## Exercise goal:
Provide the count of lines below that include the word "妇产科学", without any accompanying remarks.

## Data in this exercise:

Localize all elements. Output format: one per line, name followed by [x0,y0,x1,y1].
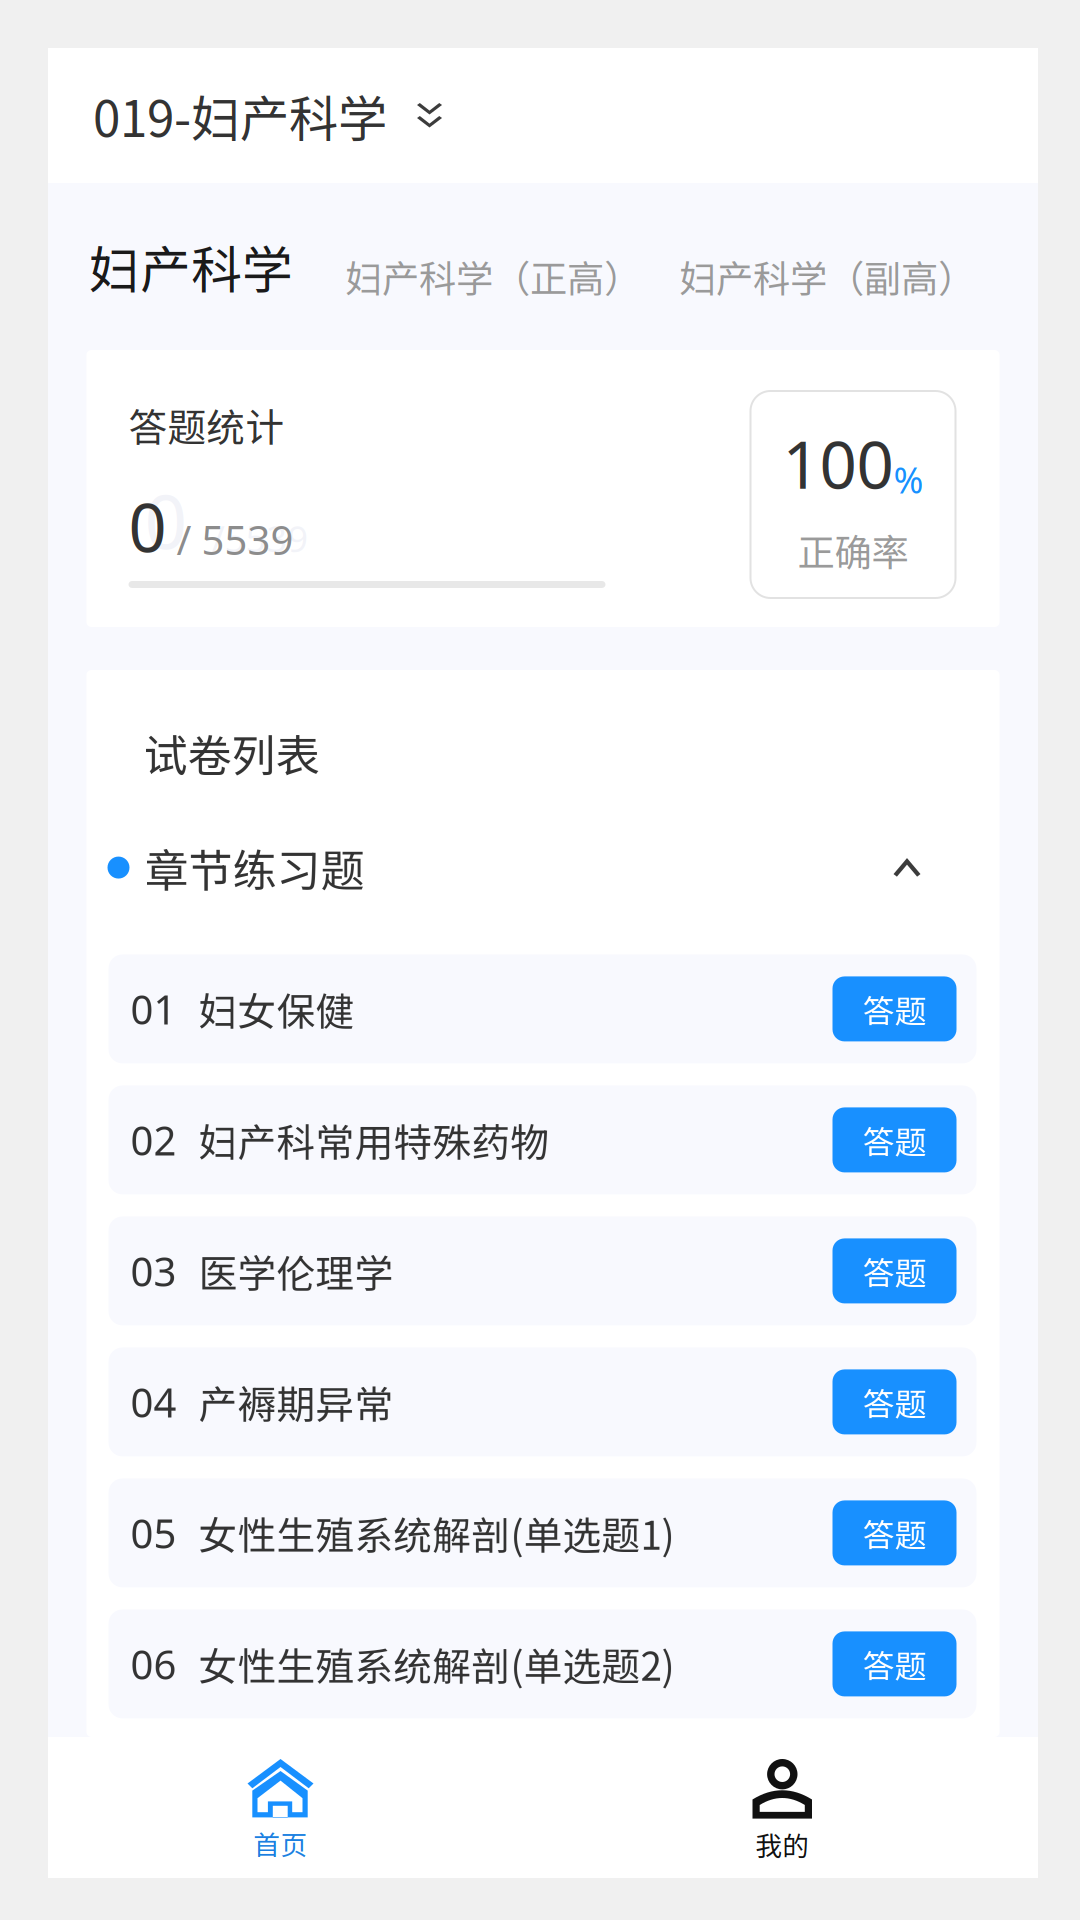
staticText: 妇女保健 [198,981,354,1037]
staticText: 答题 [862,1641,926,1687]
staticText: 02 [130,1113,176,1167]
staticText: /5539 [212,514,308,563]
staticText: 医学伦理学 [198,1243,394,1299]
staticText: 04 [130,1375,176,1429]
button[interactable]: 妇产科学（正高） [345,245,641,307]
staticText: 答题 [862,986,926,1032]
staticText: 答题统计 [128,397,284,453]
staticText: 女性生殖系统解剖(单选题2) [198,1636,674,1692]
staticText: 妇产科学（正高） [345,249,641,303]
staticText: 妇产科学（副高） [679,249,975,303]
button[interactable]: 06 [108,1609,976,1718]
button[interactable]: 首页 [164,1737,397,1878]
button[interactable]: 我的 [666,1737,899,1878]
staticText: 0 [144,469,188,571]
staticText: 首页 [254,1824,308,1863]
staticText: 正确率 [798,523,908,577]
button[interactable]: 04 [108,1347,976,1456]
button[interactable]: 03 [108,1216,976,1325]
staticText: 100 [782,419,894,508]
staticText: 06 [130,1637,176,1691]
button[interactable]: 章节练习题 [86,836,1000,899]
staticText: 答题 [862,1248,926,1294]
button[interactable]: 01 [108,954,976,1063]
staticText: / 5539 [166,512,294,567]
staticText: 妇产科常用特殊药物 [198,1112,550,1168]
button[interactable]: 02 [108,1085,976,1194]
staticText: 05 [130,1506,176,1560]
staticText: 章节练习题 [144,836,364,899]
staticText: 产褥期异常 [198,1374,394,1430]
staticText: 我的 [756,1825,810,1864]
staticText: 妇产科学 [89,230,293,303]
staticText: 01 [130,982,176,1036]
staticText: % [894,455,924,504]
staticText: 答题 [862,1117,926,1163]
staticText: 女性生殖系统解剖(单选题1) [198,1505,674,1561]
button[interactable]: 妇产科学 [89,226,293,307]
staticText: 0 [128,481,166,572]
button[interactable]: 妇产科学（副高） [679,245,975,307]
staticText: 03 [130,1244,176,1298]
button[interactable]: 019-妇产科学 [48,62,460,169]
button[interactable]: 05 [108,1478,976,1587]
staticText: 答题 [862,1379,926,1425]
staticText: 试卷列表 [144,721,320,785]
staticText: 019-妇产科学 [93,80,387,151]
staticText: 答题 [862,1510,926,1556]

--

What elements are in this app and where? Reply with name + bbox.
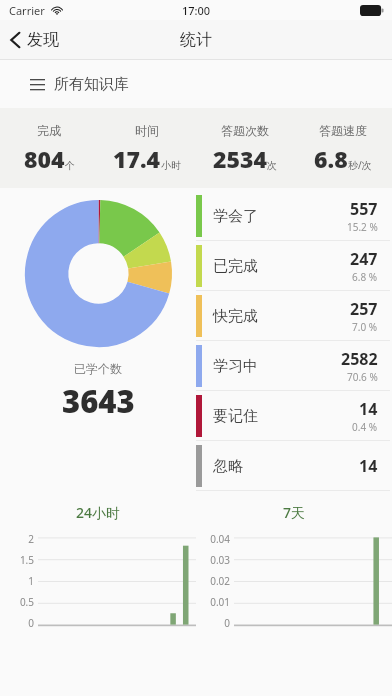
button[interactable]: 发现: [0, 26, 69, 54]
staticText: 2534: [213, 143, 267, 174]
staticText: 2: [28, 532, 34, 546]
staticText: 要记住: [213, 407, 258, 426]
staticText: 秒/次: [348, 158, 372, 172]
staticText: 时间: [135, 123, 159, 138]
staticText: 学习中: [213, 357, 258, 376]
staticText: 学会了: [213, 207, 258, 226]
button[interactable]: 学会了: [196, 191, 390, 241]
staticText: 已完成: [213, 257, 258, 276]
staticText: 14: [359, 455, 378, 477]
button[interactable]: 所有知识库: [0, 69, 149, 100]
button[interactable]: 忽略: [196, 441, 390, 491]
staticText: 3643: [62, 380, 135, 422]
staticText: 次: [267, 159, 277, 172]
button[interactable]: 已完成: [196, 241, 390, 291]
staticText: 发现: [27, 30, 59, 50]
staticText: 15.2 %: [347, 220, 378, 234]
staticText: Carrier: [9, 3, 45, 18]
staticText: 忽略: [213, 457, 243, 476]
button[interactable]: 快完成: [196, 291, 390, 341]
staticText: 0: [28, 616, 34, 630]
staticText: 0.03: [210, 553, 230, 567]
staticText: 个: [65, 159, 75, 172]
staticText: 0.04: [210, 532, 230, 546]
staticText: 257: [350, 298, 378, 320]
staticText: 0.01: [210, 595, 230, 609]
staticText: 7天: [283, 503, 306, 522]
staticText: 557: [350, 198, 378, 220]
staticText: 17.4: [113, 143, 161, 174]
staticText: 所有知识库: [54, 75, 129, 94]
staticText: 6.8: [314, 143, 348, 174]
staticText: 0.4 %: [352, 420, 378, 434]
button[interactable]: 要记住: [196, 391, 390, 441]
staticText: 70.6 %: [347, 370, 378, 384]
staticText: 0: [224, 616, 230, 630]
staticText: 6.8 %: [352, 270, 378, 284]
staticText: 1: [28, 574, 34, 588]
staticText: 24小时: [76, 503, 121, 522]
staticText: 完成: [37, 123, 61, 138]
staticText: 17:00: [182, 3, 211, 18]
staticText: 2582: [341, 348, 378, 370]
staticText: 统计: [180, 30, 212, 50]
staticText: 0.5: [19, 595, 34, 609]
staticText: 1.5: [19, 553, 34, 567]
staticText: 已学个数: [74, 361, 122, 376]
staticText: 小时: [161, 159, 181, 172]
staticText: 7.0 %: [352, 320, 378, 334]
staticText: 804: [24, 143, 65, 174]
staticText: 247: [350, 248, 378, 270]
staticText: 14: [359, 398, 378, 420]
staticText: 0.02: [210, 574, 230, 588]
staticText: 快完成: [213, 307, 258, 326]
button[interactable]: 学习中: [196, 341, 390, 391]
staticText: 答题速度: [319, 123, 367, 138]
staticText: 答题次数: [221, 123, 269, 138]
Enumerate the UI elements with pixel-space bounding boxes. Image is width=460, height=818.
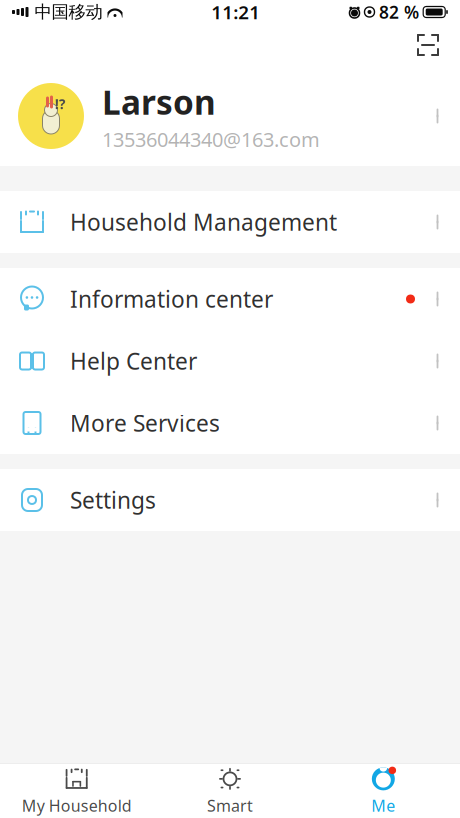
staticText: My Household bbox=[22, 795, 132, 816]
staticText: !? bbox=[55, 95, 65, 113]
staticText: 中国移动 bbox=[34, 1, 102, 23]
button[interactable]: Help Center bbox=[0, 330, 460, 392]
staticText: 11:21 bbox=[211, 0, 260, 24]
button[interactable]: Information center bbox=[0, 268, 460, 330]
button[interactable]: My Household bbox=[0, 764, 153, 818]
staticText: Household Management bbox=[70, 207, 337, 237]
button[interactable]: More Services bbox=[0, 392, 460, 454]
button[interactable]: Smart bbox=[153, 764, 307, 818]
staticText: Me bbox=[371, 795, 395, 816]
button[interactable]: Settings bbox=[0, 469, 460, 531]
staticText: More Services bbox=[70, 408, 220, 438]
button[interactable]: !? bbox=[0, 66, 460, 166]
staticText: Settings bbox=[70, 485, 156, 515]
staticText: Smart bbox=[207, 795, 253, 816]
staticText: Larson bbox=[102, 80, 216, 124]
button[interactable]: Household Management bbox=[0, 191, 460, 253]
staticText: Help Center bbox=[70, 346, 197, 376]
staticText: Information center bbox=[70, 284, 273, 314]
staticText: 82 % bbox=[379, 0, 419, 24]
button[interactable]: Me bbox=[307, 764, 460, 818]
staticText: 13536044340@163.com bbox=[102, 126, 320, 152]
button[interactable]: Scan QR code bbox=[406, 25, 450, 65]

...

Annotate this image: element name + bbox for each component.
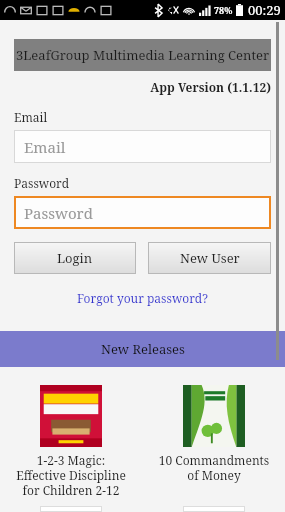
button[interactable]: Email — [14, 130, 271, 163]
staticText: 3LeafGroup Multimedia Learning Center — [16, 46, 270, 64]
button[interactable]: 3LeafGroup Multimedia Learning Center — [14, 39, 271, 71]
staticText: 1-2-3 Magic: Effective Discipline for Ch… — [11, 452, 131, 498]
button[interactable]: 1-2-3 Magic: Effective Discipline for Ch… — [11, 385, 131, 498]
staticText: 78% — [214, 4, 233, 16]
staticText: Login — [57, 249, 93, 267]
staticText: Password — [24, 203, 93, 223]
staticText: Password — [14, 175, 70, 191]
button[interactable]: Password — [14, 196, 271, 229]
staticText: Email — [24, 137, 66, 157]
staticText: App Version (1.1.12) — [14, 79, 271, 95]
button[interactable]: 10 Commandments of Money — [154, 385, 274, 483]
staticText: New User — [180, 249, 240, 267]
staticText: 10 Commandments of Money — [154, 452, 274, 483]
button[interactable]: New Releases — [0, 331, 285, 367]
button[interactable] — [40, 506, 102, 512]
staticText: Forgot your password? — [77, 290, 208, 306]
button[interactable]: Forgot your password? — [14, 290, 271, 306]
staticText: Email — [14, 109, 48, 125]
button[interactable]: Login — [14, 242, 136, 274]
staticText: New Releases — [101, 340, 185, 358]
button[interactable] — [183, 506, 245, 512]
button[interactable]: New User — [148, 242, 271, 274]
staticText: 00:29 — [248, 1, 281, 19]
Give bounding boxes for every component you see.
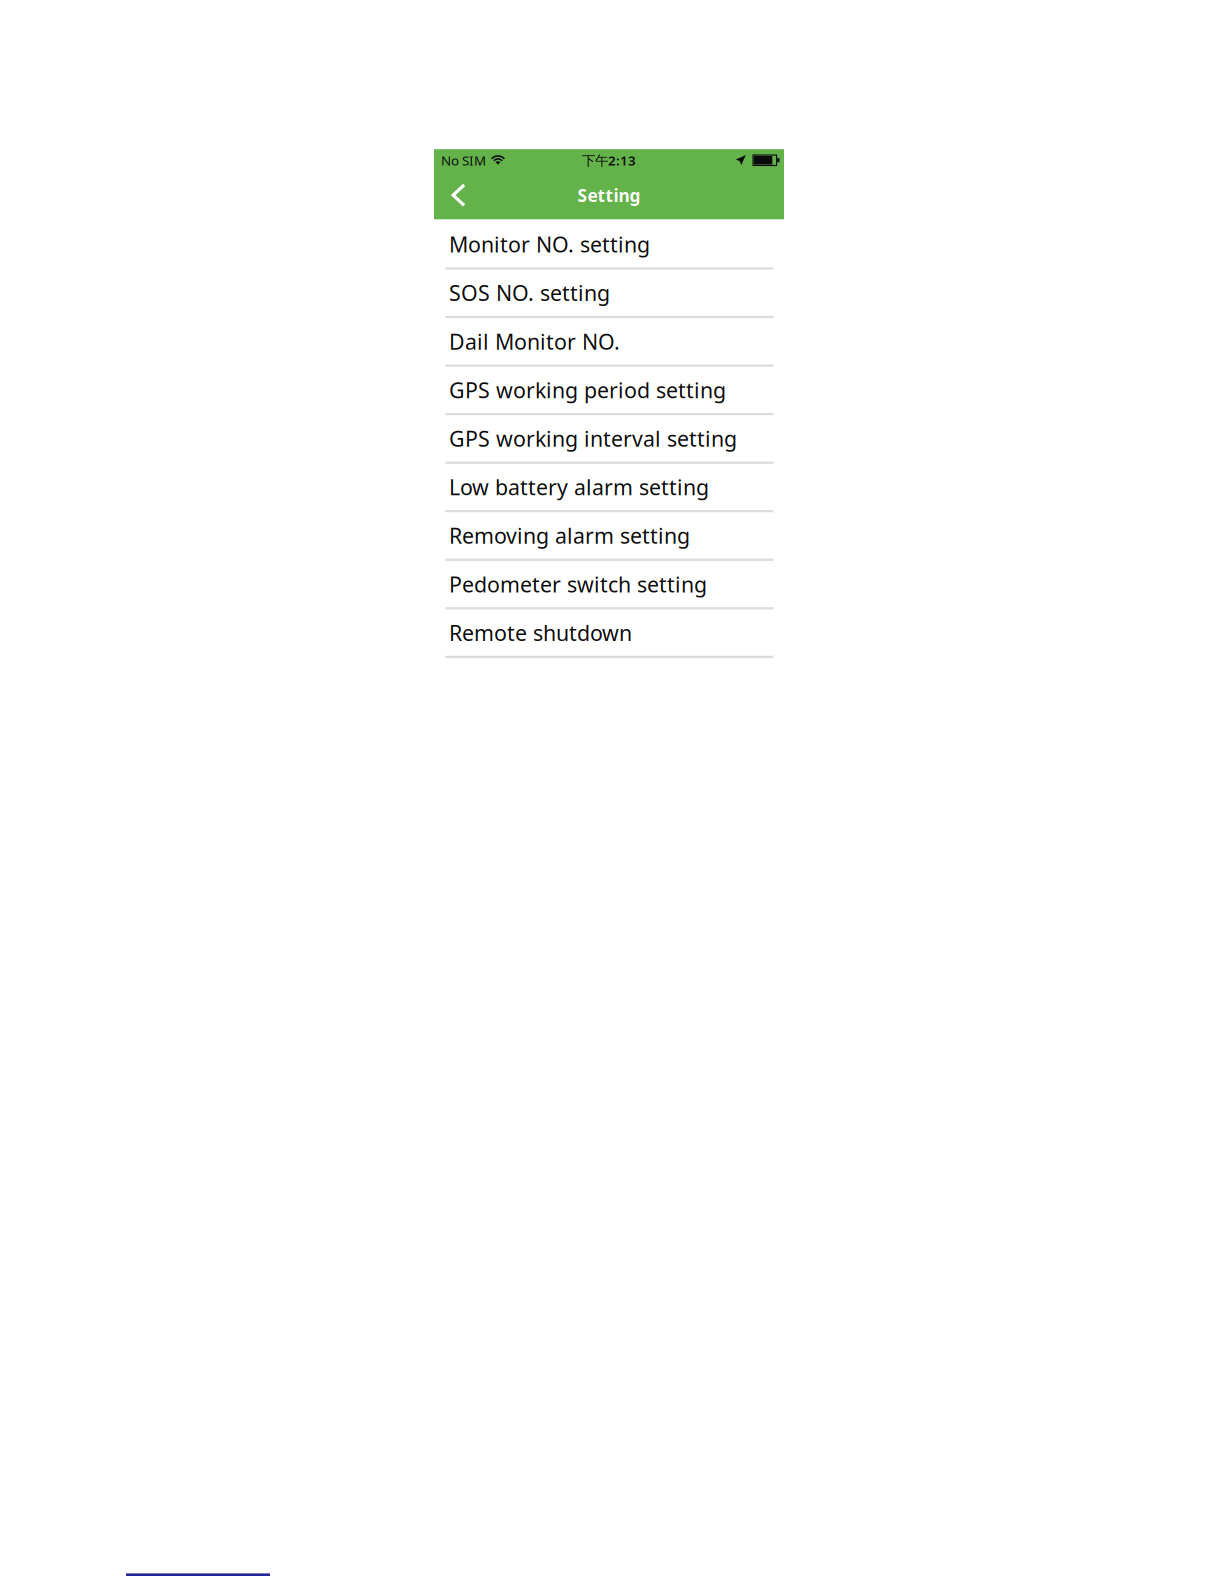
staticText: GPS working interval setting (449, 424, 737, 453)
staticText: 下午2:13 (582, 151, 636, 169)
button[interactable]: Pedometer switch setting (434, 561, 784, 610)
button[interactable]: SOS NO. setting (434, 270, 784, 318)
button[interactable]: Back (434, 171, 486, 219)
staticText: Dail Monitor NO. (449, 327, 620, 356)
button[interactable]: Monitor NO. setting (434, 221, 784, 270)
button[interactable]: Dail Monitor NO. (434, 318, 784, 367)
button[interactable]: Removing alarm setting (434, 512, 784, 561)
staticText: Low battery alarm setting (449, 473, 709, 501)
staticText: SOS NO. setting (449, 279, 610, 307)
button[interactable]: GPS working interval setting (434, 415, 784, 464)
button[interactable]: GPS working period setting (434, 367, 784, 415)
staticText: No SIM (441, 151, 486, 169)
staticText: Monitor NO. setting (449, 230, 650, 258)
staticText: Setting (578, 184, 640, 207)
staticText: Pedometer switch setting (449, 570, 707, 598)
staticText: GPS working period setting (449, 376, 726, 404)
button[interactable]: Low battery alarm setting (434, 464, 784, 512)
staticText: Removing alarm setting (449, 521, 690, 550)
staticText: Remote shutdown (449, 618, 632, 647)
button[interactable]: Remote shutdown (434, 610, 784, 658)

## Written solution:
8